EHRs and electronic health data generated by people, including from medical devices, wellness apps and other digital health applications, all fall under the minimum categories of data that must be made available. by data holders for secondary use. The definition of “data holder” is broad and includes an entity in the health or care sector, or carrying out research in connection with these sectors, with the right, the obligation or the ability to make certain data available. The EHDS proposal clearly states that private entities are included in the scope of “data holders”, so the term could apply to digital health companies if they are considered part of the health and care sectors. .

However, the EDPB and the EDPS are of the view that electronic health data from wellness apps and other digital applications should be excluded from the scope of secondary use obligations under the ‘EHDS.
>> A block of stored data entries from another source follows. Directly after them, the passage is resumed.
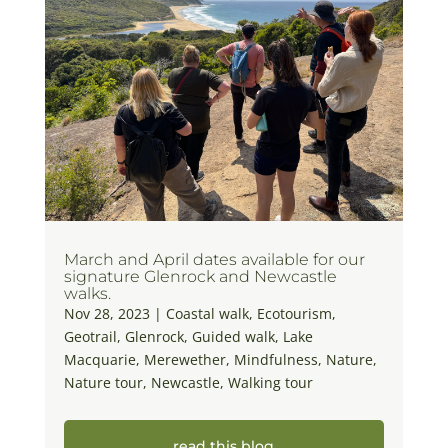
March and April dates available for our
signature Glenrock and Newcastle
walks.
Nov 28, 2023
|
Coastal walk
,
Ecotourism
,
Geotrail
,
Glenrock
,
Guided walk
,
Lake
Macquarie
,
Merewether
,
Mindfulness
,
Nature
,
Nature tour
,
Newcastle
,
Walking tour
read this blog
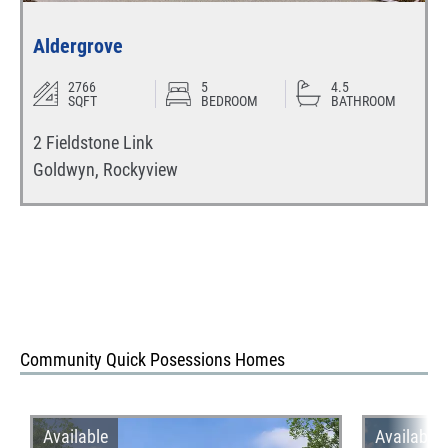
Aldergrove
2766
5
4.5
SQFT
BEDROOM
BATHROOM
2 Fieldstone Link
Goldwyn
,
Rockyview
Community Quick Posessions Homes
Available
Available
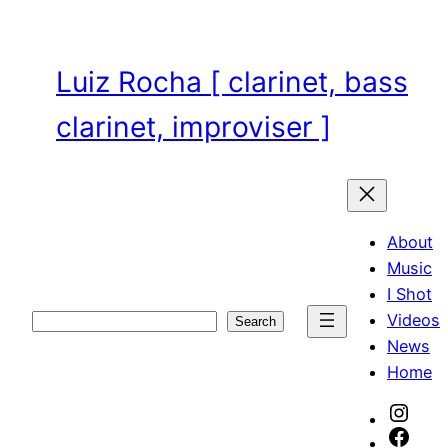
Skip
to
content
Luiz Rocha [ clarinet, bass
clarinet, improviser ]
About
Music
I Shot
Videos
Search
Search
News
Home
Inst
Face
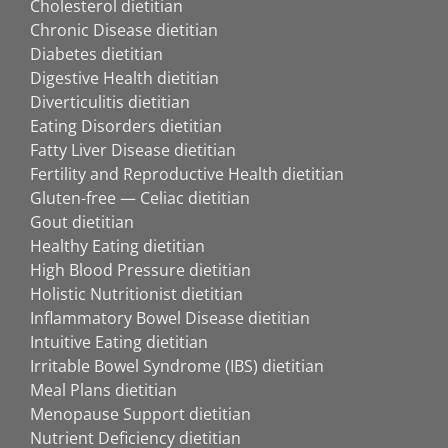
Cholesterol dietitian
Chronic Disease dietitian
Diabetes dietitian
Digestive Health dietitian
Diverticulitis dietitian
Eating Disorders dietitian
Fatty Liver Disease dietitian
Fertility and Reproductive Health dietitian
Gluten-free — Celiac dietitian
Gout dietitian
Healthy Eating dietitian
High Blood Pressure dietitian
Holistic Nutritionist dietitian
Inflammatory Bowel Disease dietitian
Intuitive Eating dietitian
Irritable Bowel Syndrome (IBS) dietitian
Meal Plans dietitian
Menopause Support dietitian
Nutrient Deficiency dietitian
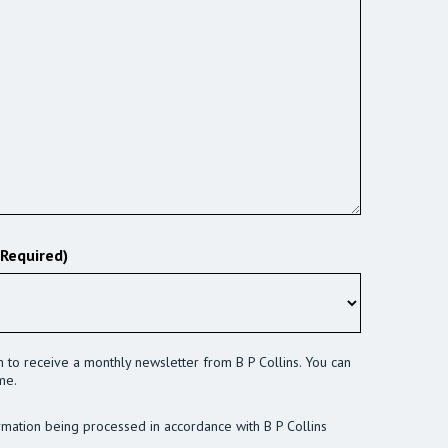
(Required)
sh to receive a monthly newsletter from B P Collins. You can
me.
rmation being processed in accordance with B P Collins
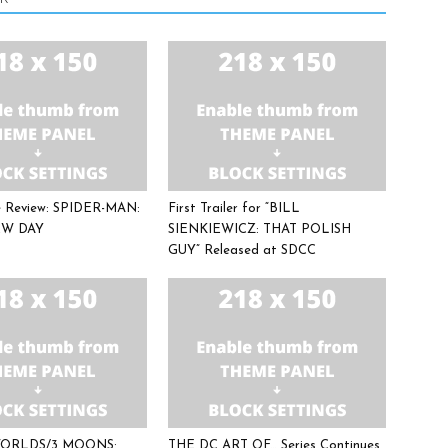
ee Review: SPIDER-MAN:
First Trailer for “BILL
W DAY
SIENKIEWICZ: THAT POLISH
GUY” Released at SDCC
 WORLDS/3 MOONS:
THE DC ART OF… Series Continues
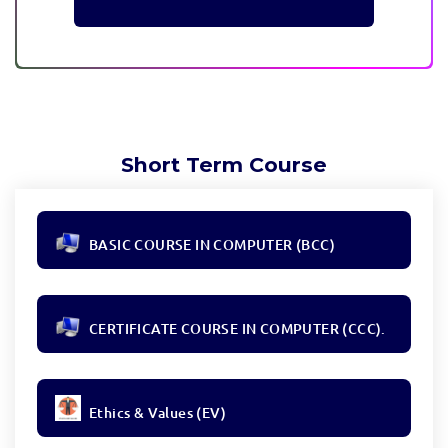
Short Term Course
BASIC COURSE IN COMPUTER (BCC)
CERTIFICATE COURSE IN COMPUTER (CCC).
Ethics & Values (EV)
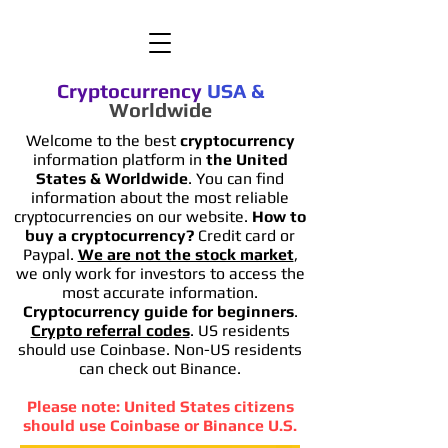
Cryptocurrency
USA
&
Worldwide
Welcome to the best
cryptocurrency
information platform in
the United
States & Worldwide
. You can find
information
about the most reliable
cryptocurrencies on our website.
How to
buy a cryptocurrency?
Credit card or
Paypal.
We are not the stock market
,
we only work for investors to access the
most accurate information.
Cryptocurrency guide for beginners
.
Crypto referral codes
. US residents
should use Coinbase. Non-US residents
can check out Binance.
Please note: United States citizens
should use Coinbase or Binance U.S.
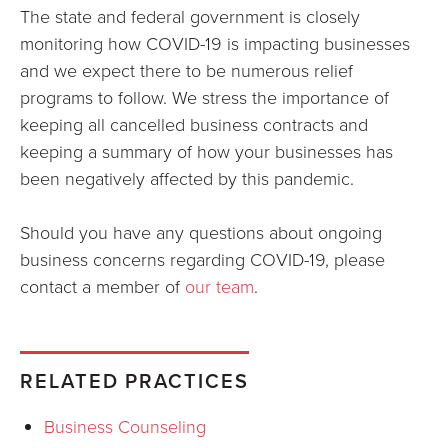
The state and federal government is closely
monitoring how COVID-19 is impacting businesses
and we expect there to be numerous relief
programs to follow. We stress the importance of
keeping all cancelled business contracts and
keeping a summary of how your businesses has
been negatively affected by this pandemic.
Should you have any questions about ongoing
business concerns regarding COVID-19, please
contact a member of
our team
.
RELATED PRACTICES
Business Counseling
The watchdogs consider, among other things, that the health data generated by these applications does not have the same data quality requirements as those generated by medical devices. They also fear that apps and wearable technology generate huge amounts of data that can be invasive and allow inferences to be drawn about other aspects of an individual’s privacy. For example, it might be possible to infer an individual’s religious orientation based on data collected through a nutrition app.

The EDPS and EDPS recommended that, while such data remains within the secondary use obligations, individuals have the freedom to decide whether their personal data collected through wellness apps and other digital apps can be used for secondary use, and that data subjects are properly informed of their choices in this regard. Calls by the Guild of European Research-Intensive Universities also support this recommendation.

To look forward

The high-level requirements that manufacturers of EHR systems and wellness apps must meet under the proposed EHDS regulations are clear, but the practical implications of what this will mean and the specific standards that will need to be met remain to be seen. It is expected that these details will not be provided until much later, once the legislation comes into force.